Protect free speech around religion, NSS urges UN
Posted: Wed, 28th Sep 2022
The National Secular Society has told the United Nations that efforts to tackle intolerance based on religion or belief must ensure free speech is protected.
The UN Office of the High Commissioner for Human Rights is inviting contributions to a report on combatting intolerance, discrimination and violence against people based on religion or belief.
The call for the report was made in a resolution adopted by the UN Human Rights Council in April.
In response, the NSS said that while it supported the "broad principles" of the resolution, it was concerned that the proposed strategies to combat intolerance based on religion or belief may be "vulnerable to exploitation" by those who wish to control speech about religion.
It said that as explicit 'blasphemy' laws become less acceptable, some religious institutions attempt to hijack the cause of combatting intolerance by bringing in "blasphemy laws by the back door" through 'hate speech' laws, public order offenses and official adoption of terms such as 'Islamophobia'.
The NSS noted that the Organisation of Islamic Cooperation (OIC), whose recent speech at the Human Rights Council formed the basis of the resolution, has long supported efforts to curtail speech that is offensive to religion.

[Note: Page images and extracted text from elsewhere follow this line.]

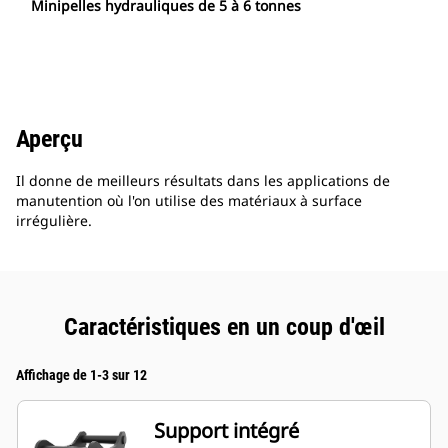
Minipelles hydrauliques de 5 à 6 tonnes
Aperçu
Il donne de meilleurs résultats dans les applications de
manutention où l'on utilise des matériaux à surface
irrégulière.
Caractéristiques en un coup d'œil
Affichage de 1-3 sur 12
Support intégré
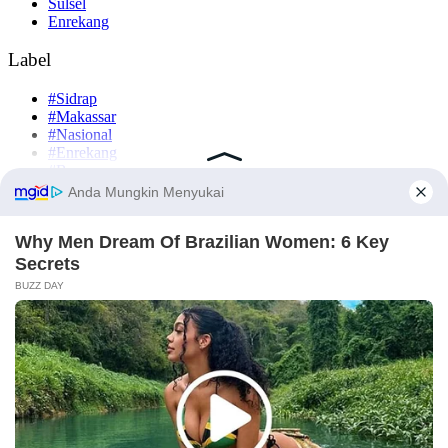
Sulsel
Enrekang
Label
#Sidrap
#Makassar
#Nasional
#Enrekang
#Barru
Komentar Terbaru
Tentang Kami
Legalitas (Perizinan)
Redaksi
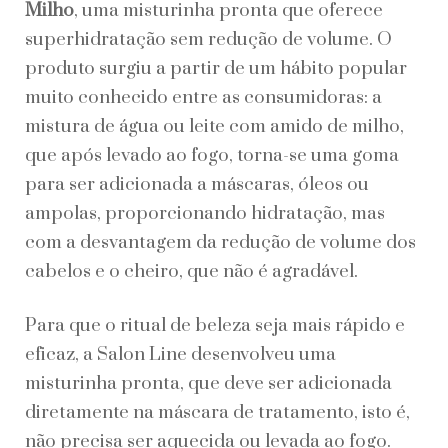
Milho
, uma misturinha pronta que oferece
de
Mil
superhidratação sem redução de volume. O
produto surgiu a partir de um hábito popular
muito conhecido entre as consumidoras: a
mistura de água ou leite com amido de milho,
que após levado ao fogo, torna-se uma goma
para ser adicionada a máscaras, óleos ou
ampolas, proporcionando hidratação, mas
com a desvantagem da redução de volume dos
cabelos e o cheiro, que não é agradável.
Para que o ritual de beleza seja mais rápido e
eficaz, a Salon Line desenvolveu uma
misturinha pronta, que deve ser adicionada
diretamente na máscara de tratamento, isto é,
não precisa ser aquecida ou levada ao fogo.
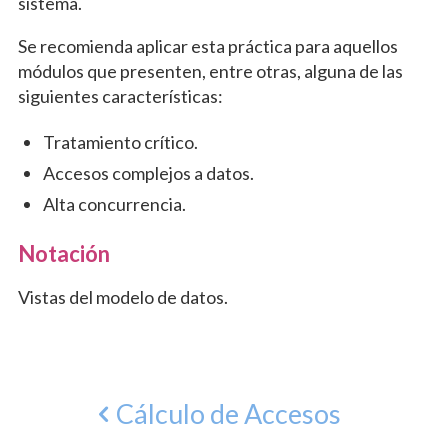
sistema.
Se recomienda aplicar esta práctica para aquellos
módulos que presenten, entre otras, alguna de las
siguientes características:
Tratamiento crítico.
Accesos complejos a datos.
Alta concurrencia.
Notación
Vistas del modelo de datos.
Cálculo de Accesos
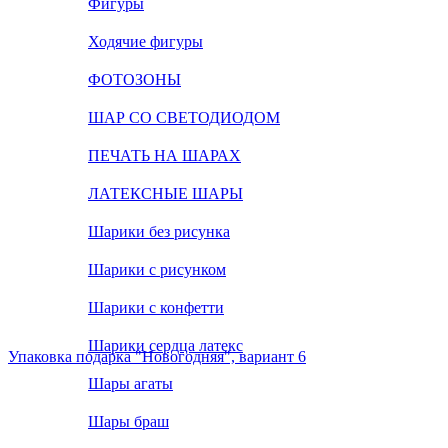
Фигуры
Ходячие фигуры
ФОТОЗОНЫ
ШАР СО СВЕТОДИОДОМ
ПЕЧАТЬ НА ШАРАХ
ЛАТЕКСНЫЕ ШАРЫ
Шарики без рисунка
Шарики с рисунком
Шарики с конфетти
Шарики сердца латекс
Упаковка подарка "Новогодняя", вариант 6
Шары агаты
Шары браш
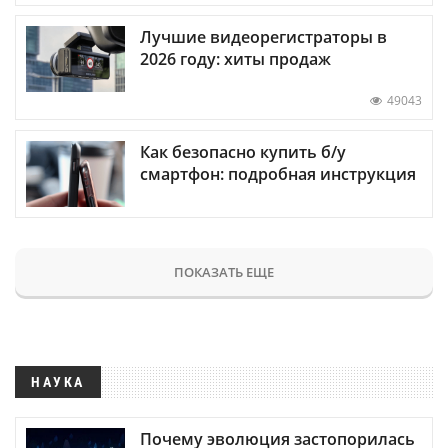
Лучшие видеорегистраторы в
2026 году: хиты продаж
49043
Как безопасно купить б/у
смартфон: подробная инструкция
ПОКАЗАТЬ ЕЩЕ
НАУКА
Почему эволюция застопорилась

The OIC is an intergovernmental organisation of 57 states and claims to be the "collective voice of the Muslim world". Although it stopped explicitly campaigning for a global blasphemy law in 2011, it has repeatedly spearheaded attempts to install "backdoor" blasphemy laws, the NSS said.
The NSS said equality laws have a "crucial" role to play in combatting intolerance, stigmatisation and persecution of all kinds. But it warned that equality laws should not entrench existing religious privileges that result in discrimination. It cited exemptions in the Equality Act 2010 that enable some institutions, including state-funded schools, to discriminate on the basis of religion or belief.
The NSS warned that the wording of the resolution leaves nonreligious people vulnerable, as it is not sufficiently inclusive of atheists, humanists and others without religious beliefs. It noted that openly nonreligious people are often subject to "extreme hatred, violence and persecution" around the world.
NSS: Efforts to tackle intolerance 'must not undermine free speech'
NSS head of campaigns Megan Manson said: "Efforts to tackle intolerance based on religion or belief must support the right to freedom of expression – including expression perceived as insulting to religion – rather than undermine this right. All blasphemy laws, including 'back door' blasphemy laws, must be abolished.
"It is also essential that strategies are fully inclusive of nonreligious people. All too often, efforts to promote religious freedom in the name of combatting intolerance can compound the discrimination and marginalisation that nonreligious people already face around the world.
"Freedom to manifest a religion is not absolute and a balance must be struck to protect the rights of others and achieve freedom and fairness for all."